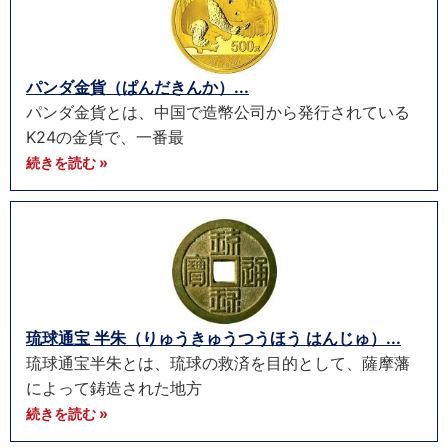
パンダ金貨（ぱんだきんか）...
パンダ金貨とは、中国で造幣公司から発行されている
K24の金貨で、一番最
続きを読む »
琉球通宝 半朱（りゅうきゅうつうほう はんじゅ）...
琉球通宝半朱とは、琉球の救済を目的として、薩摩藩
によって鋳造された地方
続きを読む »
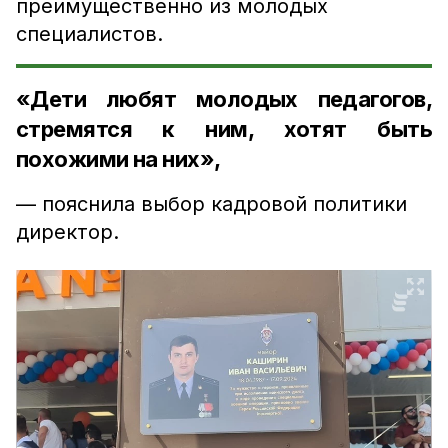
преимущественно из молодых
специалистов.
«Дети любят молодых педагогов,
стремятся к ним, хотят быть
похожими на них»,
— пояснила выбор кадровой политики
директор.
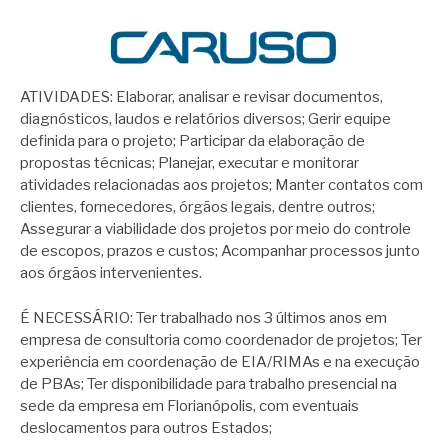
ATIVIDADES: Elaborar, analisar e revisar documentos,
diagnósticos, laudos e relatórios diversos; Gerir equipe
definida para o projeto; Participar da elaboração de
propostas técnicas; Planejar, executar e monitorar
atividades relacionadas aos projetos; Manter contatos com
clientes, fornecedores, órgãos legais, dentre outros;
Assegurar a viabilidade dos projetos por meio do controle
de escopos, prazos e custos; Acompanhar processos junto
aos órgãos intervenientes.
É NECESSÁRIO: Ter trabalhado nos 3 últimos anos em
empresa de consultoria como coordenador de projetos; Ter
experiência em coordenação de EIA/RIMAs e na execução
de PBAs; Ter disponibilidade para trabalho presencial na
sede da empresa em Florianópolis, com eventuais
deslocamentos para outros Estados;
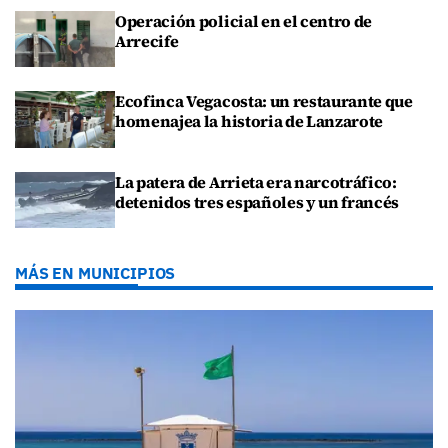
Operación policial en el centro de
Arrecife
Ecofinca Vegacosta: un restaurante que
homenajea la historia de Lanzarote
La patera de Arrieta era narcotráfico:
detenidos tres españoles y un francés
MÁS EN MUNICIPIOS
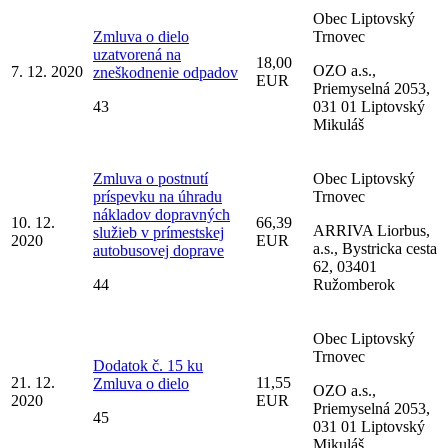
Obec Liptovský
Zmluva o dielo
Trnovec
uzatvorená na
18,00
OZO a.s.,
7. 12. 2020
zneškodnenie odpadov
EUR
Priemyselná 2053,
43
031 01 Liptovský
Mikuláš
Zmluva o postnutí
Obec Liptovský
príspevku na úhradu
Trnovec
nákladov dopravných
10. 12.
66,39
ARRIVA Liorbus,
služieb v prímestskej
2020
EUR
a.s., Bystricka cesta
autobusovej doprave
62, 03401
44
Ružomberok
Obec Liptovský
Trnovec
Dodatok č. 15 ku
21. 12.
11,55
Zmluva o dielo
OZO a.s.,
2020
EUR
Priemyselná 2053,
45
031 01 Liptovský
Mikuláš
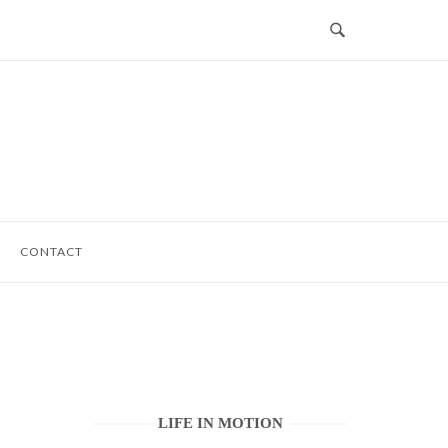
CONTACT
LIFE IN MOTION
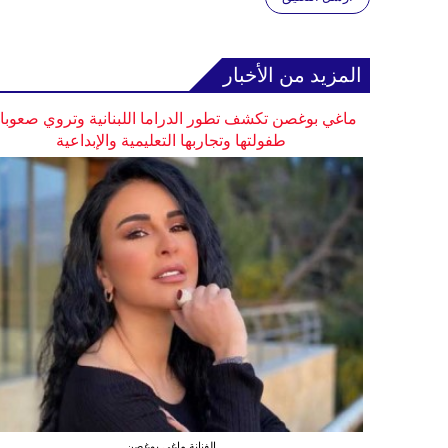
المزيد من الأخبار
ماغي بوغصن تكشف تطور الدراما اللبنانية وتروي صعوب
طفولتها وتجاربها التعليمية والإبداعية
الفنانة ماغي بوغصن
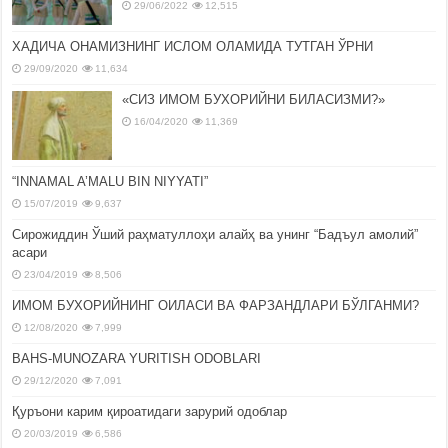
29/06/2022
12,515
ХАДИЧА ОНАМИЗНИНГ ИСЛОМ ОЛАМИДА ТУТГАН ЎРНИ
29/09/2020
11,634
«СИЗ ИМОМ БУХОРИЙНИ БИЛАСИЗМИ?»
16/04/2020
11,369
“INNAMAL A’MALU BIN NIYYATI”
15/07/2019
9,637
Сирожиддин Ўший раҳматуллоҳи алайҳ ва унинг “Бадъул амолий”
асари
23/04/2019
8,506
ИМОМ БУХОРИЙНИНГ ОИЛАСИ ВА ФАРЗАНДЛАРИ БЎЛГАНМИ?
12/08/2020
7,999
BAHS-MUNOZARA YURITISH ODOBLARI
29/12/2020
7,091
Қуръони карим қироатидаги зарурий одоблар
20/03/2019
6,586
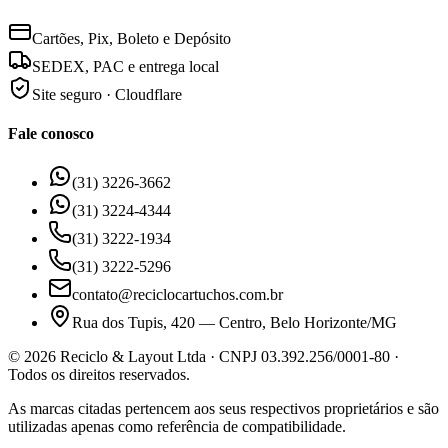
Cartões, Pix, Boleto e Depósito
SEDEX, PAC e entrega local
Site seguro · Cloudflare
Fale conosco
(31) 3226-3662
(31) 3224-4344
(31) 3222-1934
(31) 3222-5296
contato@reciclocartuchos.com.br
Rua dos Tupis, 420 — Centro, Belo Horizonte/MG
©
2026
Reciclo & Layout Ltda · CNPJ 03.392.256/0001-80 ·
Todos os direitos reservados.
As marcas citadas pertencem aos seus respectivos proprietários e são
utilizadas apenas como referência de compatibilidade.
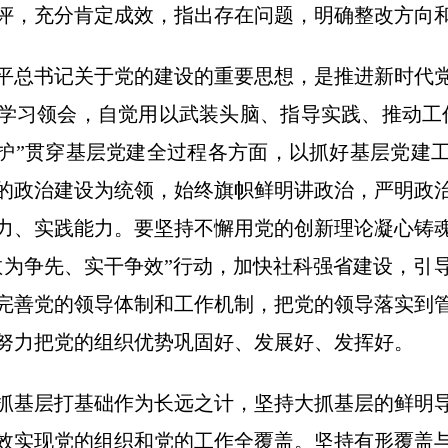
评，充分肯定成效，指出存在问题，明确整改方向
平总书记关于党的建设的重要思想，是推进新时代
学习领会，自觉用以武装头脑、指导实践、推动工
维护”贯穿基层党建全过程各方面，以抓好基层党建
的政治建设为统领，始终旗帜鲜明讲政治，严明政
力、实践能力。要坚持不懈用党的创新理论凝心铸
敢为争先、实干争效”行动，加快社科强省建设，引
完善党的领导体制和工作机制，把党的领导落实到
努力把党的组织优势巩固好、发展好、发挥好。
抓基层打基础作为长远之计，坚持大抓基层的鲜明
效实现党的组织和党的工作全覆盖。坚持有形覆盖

* * *

__DESCRIPTION OF THE TASK__.
Copy whichever lines of the records above contain the word "empresa".

__ANSWER BELOW__.
empresa de consultoria como coordenador de projetos; Ter
sede da empresa em Florianópolis, com eventuais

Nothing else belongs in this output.